Following the steps above, I do not get the file VERSION cannot be read error and the configuration plus build runs successfully. A note that I am checking out the rocm-6.0.x branch of clr/HIP but makes no difference for me if I use the develop branches and the latest rocm version.

jdgh000 commented 3 days ago

i installed rocm6.0 on ubntu 22.04 but it says missing file make.in but it is there:

CMake Error: File /home/nonroot/git/codelab-scripts/build-install-scripts/rocm/ROCm-6.0/clr/HIP/hip-lang-config.cmake.in does not exist.
CMake Error at /usr/share/cmake-3.22/Modules/CMakePackageConfigHelpers.cmake:342 (configure_file):
  configure_file Problem configuring file
Call Stack (most recent call first):
  hipamd/src/CMakeLists.txt:316 (configure_package_config_file)

/home/nonroot/git/codelab-scripts/build-install-scripts/rocm/ROCm-6.0/HIP/hip-lang-config.cmake.in
root@localhost:~/extdir/git/codelab-scripts/build-install-scripts/rocm/ROCm-6.0/clr/build# cmake .. -DCLR_BUILD_HIP=ON -DHIP_COMMON_DIR=~/extdir/git/codelab-scripts/build-install-scripts/rocm/ROCm-6.0/HIP/
jdgh000 commented 3 days ago

Also seeing VERSION read fail randomly, the file is there but why it is not reading? what should be the permission? Again, i checked out as is in the repo and did not modify anything.

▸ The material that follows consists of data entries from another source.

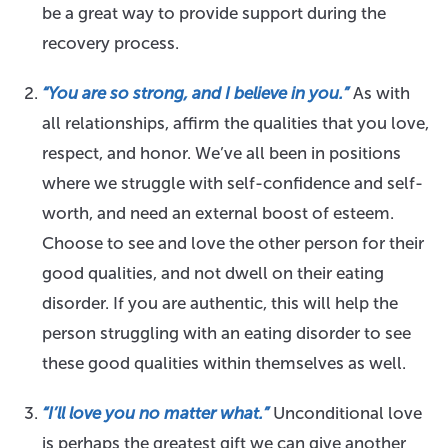
be a great way to provide support during the
recovery process.
“You are so strong, and I believe in you.”
As with
all relationships, affirm the qualities that you love,
respect, and honor. We’ve all been in positions
where we struggle with self-confidence and self-
worth, and need an external boost of esteem.
Choose to see and love the other person for their
good qualities, and not dwell on their eating
disorder. If you are authentic, this will help the
person struggling with an eating disorder to see
these good qualities within themselves as well.
“I’ll love you no matter what.”
Unconditional love
is perhaps the greatest gift we can give another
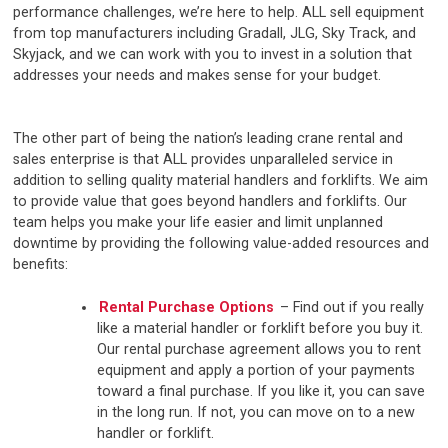
performance challenges, we’re here to help. ALL sell equipment
from top manufacturers including Gradall, JLG, Sky Track, and
Skyjack, and we can work with you to invest in a solution that
addresses your needs and makes sense for your budget.
The other part of being the nation’s leading crane rental and
sales enterprise is that ALL provides unparalleled service in
addition to selling quality material handlers and forklifts. We aim
to provide value that goes beyond handlers and forklifts. Our
team helps you make your life easier and limit unplanned
downtime by providing the following value-added resources and
benefits:
Rental Purchase Options
– Find out if you really
like a material handler or forklift before you buy it.
Our rental purchase agreement allows you to rent
equipment and apply a portion of your payments
toward a final purchase. If you like it, you can save
in the long run. If not, you can move on to a new
handler or forklift.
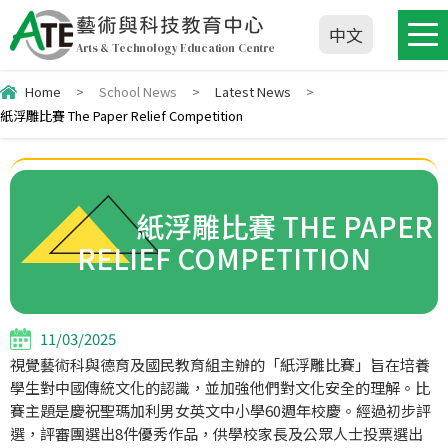
藝術與科技教育中心
中文
Arts & Technology Education Centre
Home
>
School News
>
Latest News
>
紙浮雕比賽 The Paper Relief Competition
紙浮雕比賽 THE PAPER
RELIEF COMPETITION
11/03/2025
視覺藝術科與德育及國民教育組主辦的「紙浮雕比賽」旨在培養
學生對中國傳統文化的認識，並加強他們對文化安全的理解。比
賽主題是慶祝聖瑪加利男女英文中小學60週年校慶。經過初步評
選，評審團選出8件優秀作品，供學校家長及公眾人士投票選出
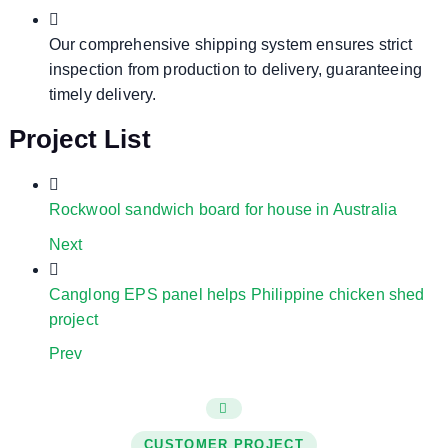
Our comprehensive shipping system ensures strict
inspection from production to delivery, guaranteeing
timely delivery.
Project List
Rockwool sandwich board for house in Australia
Next
Canglong EPS panel helps Philippine chicken shed
project
Prev
CUSTOMER PROJECT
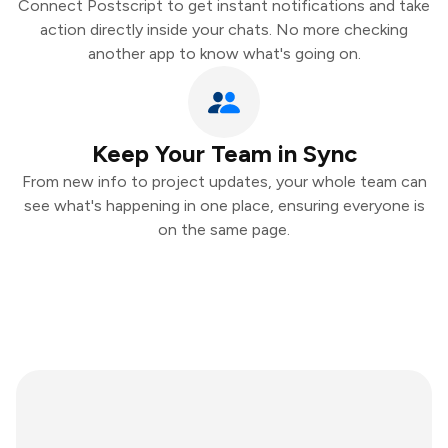
Connect Postscript to get instant notifications and take
action directly inside your chats. No more checking
another app to know what's going on.
Keep Your Team in Sync
From new info to project updates, your whole team can
see what's happening in one place, ensuring everyone is
on the same page.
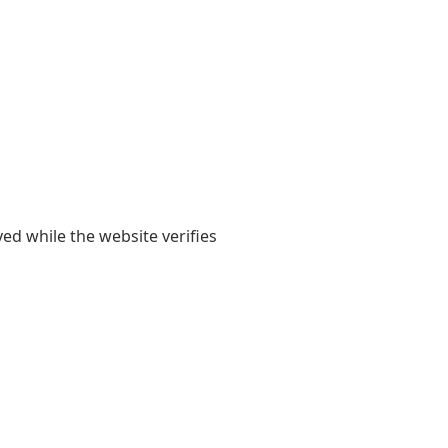
yed while the website verifies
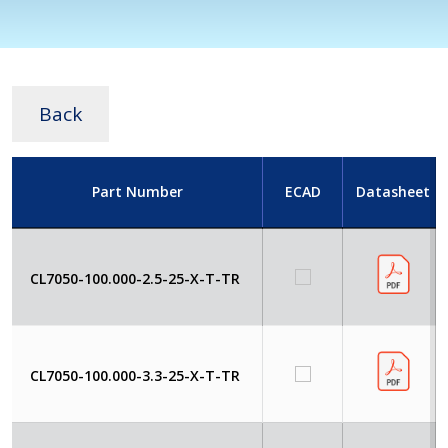
Back
Part Number
ECAD
Datasheet
CL7050-100.000-2.5-25-X-T-TR
CL7050-100.000-3.3-25-X-T-TR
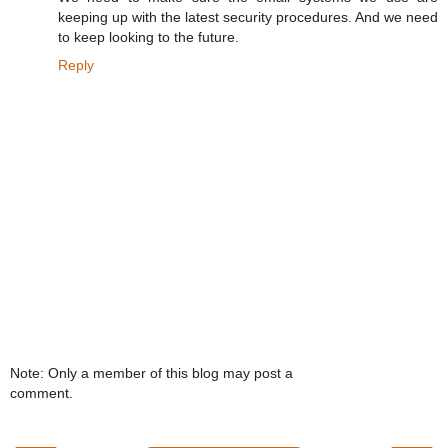
keeping up with the latest security procedures. And we need
to keep looking to the future.
Reply
Note: Only a member of this blog may post a
comment.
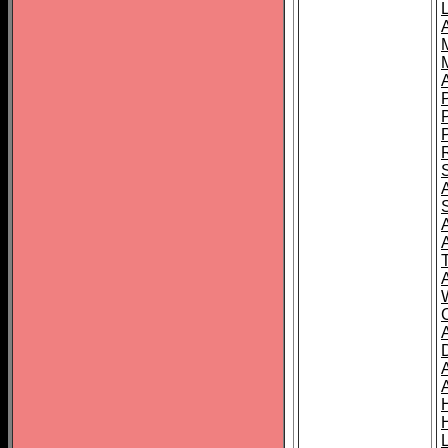
L
T
C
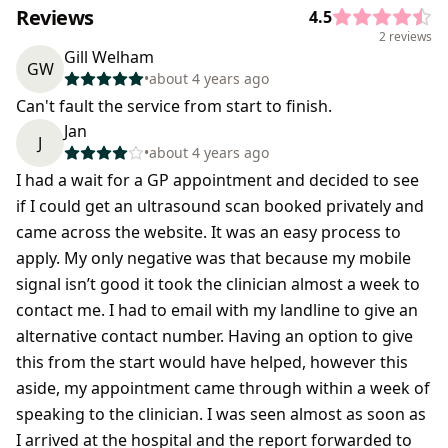
Reviews
4.5
2 reviews
Gill Welham
GW
•
about 4 years ago
Can't fault the service from start to finish.
Jan
J
•
about 4 years ago
I had a wait for a GP appointment and decided to see
if I could get an ultrasound scan booked privately and
came across the website. It was an easy process to
apply. My only negative was that because my mobile
signal isn’t good it took the clinician almost a week to
contact me. I had to email with my landline to give an
alternative contact number. Having an option to give
this from the start would have helped, however this
aside, my appointment came through within a week of
speaking to the clinician. I was seen almost as soon as
I arrived at the hospital and the report forwarded to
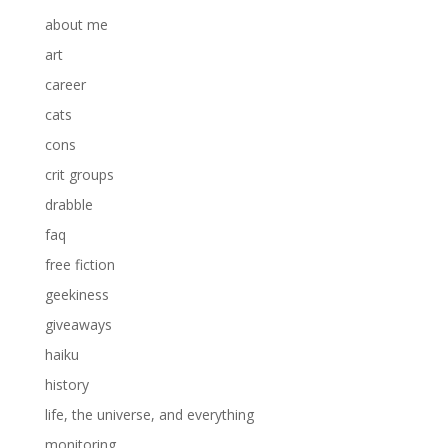
about me
art
career
cats
cons
crit groups
drabble
faq
free fiction
geekiness
giveaways
haiku
history
life, the universe, and everything
monitoring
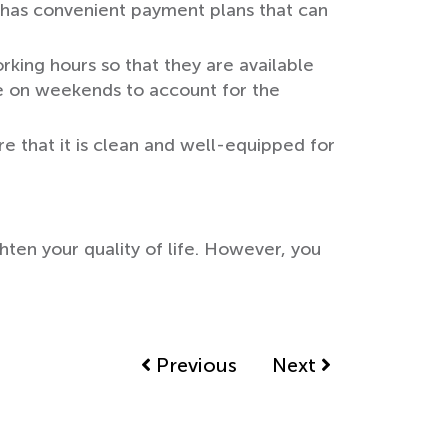
at has convenient payment plans that can
orking hours so that they are available
le on weekends to account for the
e that it is clean and well-equipped for
hten your quality of life. However, you
Previous
Next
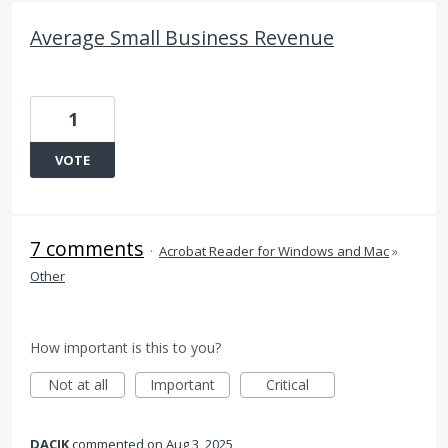
Average Small Business Revenue
1
VOTE
7 comments
·
Acrobat Reader for Windows and Mac
»
Other
How important is this to you?
Not at all
Important
Critical
DACIK
commented
Aug 3, 2025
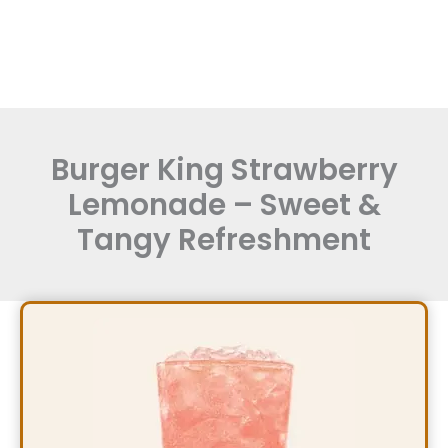
Burger King Strawberry
Lemonade – Sweet &
Tangy Refreshment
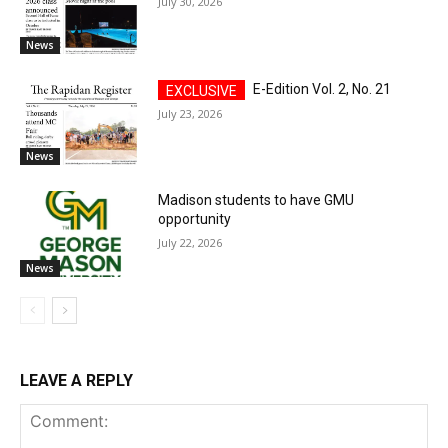
July 30, 2026
News
E-Edition Vol. 2, No. 21
July 23, 2026
News
Madison students to have GMU
opportunity
July 22, 2026
News
LEAVE A REPLY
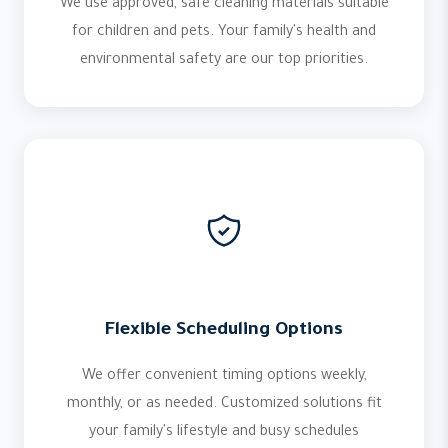
We use approved, safe cleaning materials suitable
for children and pets. Your family's health and
environmental safety are our top priorities.
Flexible Scheduling Options
We offer convenient timing options weekly,
monthly, or as needed. Customized solutions fit
your family's lifestyle and busy schedules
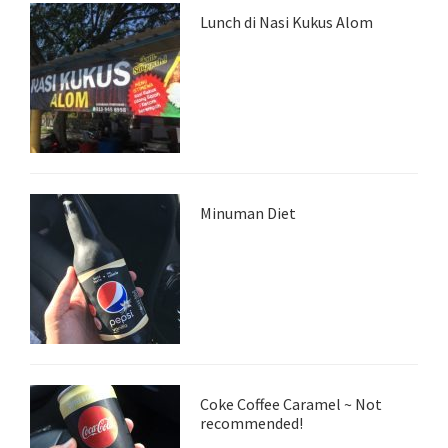
Lunch di Nasi Kukus Alom
Minuman Diet
Coke Coffee Caramel ~ Not
recommended!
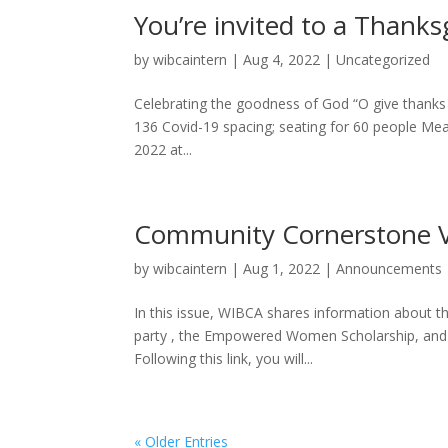
You’re invited to a Thanks
by
wibcaintern
|
Aug 4, 2022
|
Uncategorized
Celebrating the goodness of God “O give thanks 
136 Covid-19 spacing; seating for 60 people Mea
2022 at...
Community Cornerstone 
by
wibcaintern
|
Aug 1, 2022
|
Announcements
In this issue, WIBCA shares information about t
party , the Empowered Women Scholarship, and ou
Following this link, you will...
« Older Entries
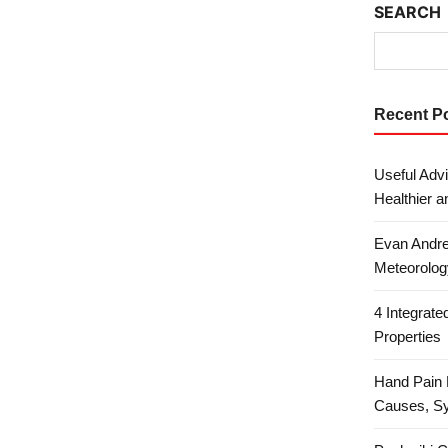
SEARCH
Recent P
Useful Advi
Healthier a
Evan Andre
Meteorolog
4 Integrat
Properties
Hand Pain 
Causes, S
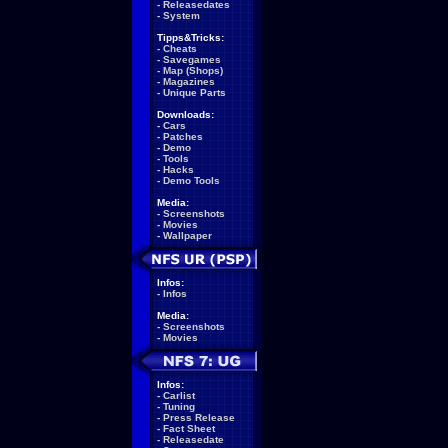
-
Releasedates
-
System
Tipps&Tricks:
-
Cheats
-
Savegames
-
Map (Shops)
-
Magazines
-
Unique Parts
Downloads:
-
Cars
-
Patches
-
Demo
-
Tools
-
Hacks
-
Demo Tools
Media:
-
Screenshots
-
Movies
-
Wallpaper
Infos:
-
Infos
Media:
-
Screenshots
-
Movies
Infos:
-
Carlist
-
Tuning
-
Press Release
-
Fact Sheet
-
Releasedate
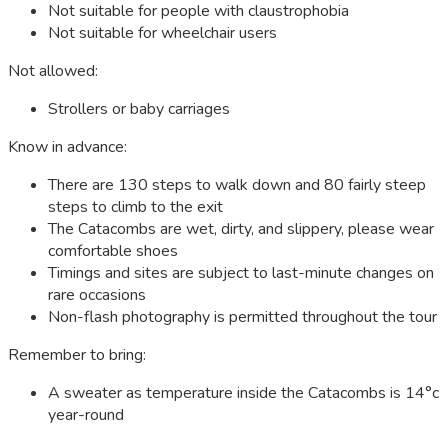
Not suitable for people with claustrophobia
Not suitable for wheelchair users
Not allowed:
Strollers or baby carriages
Know in advance:
There are 130 steps to walk down and 80 fairly steep
steps to climb to the exit
The Catacombs are wet, dirty, and slippery, please wear
comfortable shoes
Timings and sites are subject to last-minute changes on
rare occasions
Non-flash photography is permitted throughout the tour
Remember to bring:
A sweater as temperature inside the Catacombs is 14°c
year-round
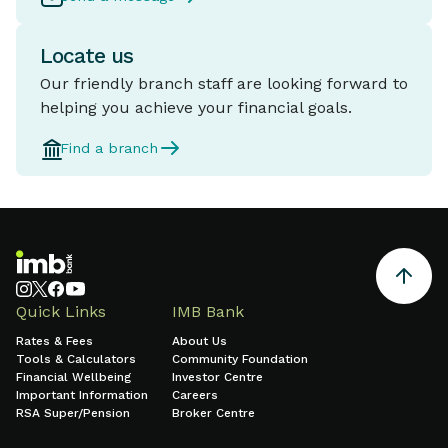
Locate us
Our friendly branch staff are looking forward to
helping you achieve your financial goals.
Find a branch
Quick Links
IMB Bank
Rates & Fees
About Us
Tools & Calculators
Community Foundation
Financial Wellbeing
Investor Centre
Important Information
Careers
RSA Super/Pension
Broker Centre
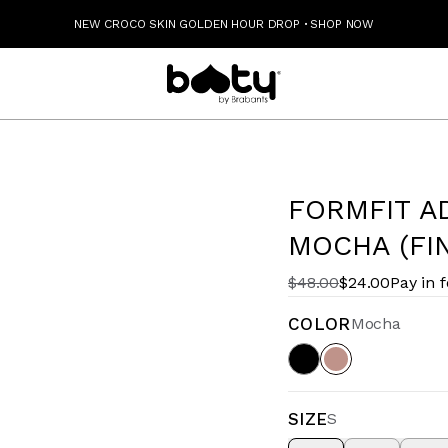
NEW CROCO SKIN GOLDEN HOUR DROP
·
SHOP NOW
FORMFIT A
MOCHA (FI
$48.00
$24.00
Pay in 
COLOR
Mocha
SIZE
S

root@localhost:/home/nonroot/git//build-install-scripts/rocm/ROCm-6.0/clr/build# ls -l /home/nonroot/gitcodelab-scripts/build-install-scripts/rocm/ROCm-6.0/HIP//VERSION                                                                                                    -rw-r--r--. 1 root root 67 Jun 25 05:38 /root/extdir/git/codelab-scripts/build-install-scripts/rocm/ROCm-6.0/HIP//VERSION
root@localhost:/home/nonroot/git//build-install-scripts/rocm/ROCm-6.0/clr/build# cmake --version
cmake version 3.22.1

CMake suite maintained and supported by Kitware (kitware.com/cmake).